- **Records supplied**
__________
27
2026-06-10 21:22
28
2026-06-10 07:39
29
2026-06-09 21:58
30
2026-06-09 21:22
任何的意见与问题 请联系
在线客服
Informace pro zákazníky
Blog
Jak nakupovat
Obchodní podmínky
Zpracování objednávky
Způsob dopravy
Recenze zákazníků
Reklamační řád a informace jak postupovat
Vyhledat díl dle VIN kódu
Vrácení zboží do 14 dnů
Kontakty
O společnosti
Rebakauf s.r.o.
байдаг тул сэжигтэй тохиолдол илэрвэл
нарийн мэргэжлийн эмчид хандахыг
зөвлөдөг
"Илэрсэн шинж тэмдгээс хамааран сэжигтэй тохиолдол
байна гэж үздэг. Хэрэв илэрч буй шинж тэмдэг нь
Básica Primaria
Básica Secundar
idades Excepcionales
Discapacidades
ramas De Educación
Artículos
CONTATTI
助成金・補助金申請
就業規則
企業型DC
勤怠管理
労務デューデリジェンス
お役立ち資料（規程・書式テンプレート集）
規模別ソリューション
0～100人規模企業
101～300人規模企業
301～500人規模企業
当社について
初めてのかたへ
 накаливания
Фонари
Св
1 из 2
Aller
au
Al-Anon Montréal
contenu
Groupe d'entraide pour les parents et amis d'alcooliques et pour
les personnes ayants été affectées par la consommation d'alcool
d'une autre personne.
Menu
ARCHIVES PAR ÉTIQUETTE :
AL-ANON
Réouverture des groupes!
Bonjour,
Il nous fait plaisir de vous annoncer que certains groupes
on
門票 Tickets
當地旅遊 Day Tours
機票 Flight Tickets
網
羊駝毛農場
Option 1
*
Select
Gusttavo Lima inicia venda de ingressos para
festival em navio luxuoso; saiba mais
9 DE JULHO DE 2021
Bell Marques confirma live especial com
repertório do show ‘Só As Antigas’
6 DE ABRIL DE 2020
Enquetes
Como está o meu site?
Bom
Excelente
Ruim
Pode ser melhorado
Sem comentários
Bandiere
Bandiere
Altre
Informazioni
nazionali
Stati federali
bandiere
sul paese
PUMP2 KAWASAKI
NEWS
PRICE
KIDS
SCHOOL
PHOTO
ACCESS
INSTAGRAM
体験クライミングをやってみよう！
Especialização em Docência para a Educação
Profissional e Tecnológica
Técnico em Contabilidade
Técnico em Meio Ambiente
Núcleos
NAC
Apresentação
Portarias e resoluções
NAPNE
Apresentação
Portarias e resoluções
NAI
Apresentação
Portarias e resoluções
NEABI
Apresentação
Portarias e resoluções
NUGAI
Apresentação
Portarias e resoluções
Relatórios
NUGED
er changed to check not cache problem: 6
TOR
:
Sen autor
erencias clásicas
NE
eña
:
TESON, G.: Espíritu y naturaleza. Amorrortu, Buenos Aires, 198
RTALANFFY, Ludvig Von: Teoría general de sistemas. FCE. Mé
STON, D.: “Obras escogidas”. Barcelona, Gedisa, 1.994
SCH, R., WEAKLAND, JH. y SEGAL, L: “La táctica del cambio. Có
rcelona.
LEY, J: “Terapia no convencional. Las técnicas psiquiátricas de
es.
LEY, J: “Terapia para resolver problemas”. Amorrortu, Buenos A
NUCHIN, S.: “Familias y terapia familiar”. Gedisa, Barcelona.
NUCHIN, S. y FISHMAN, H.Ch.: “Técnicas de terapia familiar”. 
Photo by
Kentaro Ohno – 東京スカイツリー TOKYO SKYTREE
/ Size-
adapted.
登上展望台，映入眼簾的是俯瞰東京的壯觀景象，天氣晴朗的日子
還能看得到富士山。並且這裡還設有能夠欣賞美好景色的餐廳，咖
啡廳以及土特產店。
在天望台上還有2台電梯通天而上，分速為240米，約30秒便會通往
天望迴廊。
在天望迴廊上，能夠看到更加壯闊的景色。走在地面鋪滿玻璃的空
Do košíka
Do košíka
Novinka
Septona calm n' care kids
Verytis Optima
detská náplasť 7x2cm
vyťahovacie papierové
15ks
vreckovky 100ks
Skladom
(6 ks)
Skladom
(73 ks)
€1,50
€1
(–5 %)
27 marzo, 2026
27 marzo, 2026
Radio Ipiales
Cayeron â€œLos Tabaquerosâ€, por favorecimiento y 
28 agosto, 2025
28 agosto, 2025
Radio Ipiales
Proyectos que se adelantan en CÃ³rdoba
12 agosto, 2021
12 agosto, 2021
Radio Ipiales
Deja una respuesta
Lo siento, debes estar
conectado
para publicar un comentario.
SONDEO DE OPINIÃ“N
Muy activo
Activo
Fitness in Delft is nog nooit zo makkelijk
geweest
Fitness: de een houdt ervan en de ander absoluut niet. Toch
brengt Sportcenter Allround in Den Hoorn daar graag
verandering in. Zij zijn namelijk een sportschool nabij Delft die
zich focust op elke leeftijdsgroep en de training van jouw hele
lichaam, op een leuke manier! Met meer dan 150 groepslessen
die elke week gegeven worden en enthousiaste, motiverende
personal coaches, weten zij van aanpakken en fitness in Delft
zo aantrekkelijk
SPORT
__________
For the string "NUCHIN", go line by line through the material and copy every line that has it.

NUCHIN, S.: “Familias y terapia familiar”. Gedisa, Barcelona.
NUCHIN, S. y FISHMAN, H.Ch.: “Técnicas de terapia familiar”. 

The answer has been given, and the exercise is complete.